Voi meritate di essere servita come va,
Voi che solete i poveri trattar con carità.
Se avessi i fior recati a chi ha superbia in petto,
O non li avrebbe presi, o presi con dispetto;
Che noi, povere serve, siamo da certe tali
Trattate come fossimo bestiaccie irrazionali.
Chi serve si consola, se trova un po’ d’amore.
Che siate benedetta, ve lo dico di cuore. parte
SCENA VI.
Zilia, Cellina, poi Pierotto.
Per altro siam lo stesso nel grembo e nella cuna;
E chi aggravar lo stato de’ miseri procura1,
Abusa della sorte, e insulta la natura.
Cellina.
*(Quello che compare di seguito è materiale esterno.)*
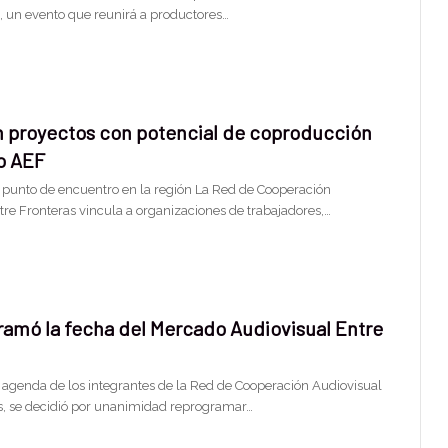
, un evento que reunirá a productores…
n proyectos con potencial de coproducción
o AEF
, punto de encuentro en la región La Red de Cooperación
tre Fronteras vincula a organizaciones de trabajadores,…
ramó la fecha del Mercado Audiovisual Entre
 agenda de los integrantes de la Red de Cooperación Audiovisual
s, se decidió por unanimidad reprogramar…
Lodo la virtù vostra... Ecco il fattor.
Pierotto. Signora,
Pierotto vostro servo vuol inchinarvi ancora.
Il mio padrone amabile a voi mi ha destinato,
E in ver di grazia tale gli son molto obbligato;
Mentre, benché io sia rozzo, villano, antico,
So conoscere il buono, e son del bello amico.
Zilia. Non lo capisco. (a Cellina
Cellina. Ei scherza, è un uom d’antica età,
Che suole onestamente scherzar con libertà.
Goder de’ suoi concetti suole il germano mio.
Zilia. Favellate, buon vecchio, voglio godervi anch’io.
- ↑ Nelle edd. Pitteri e Pasquali, qui e sempre: proccura.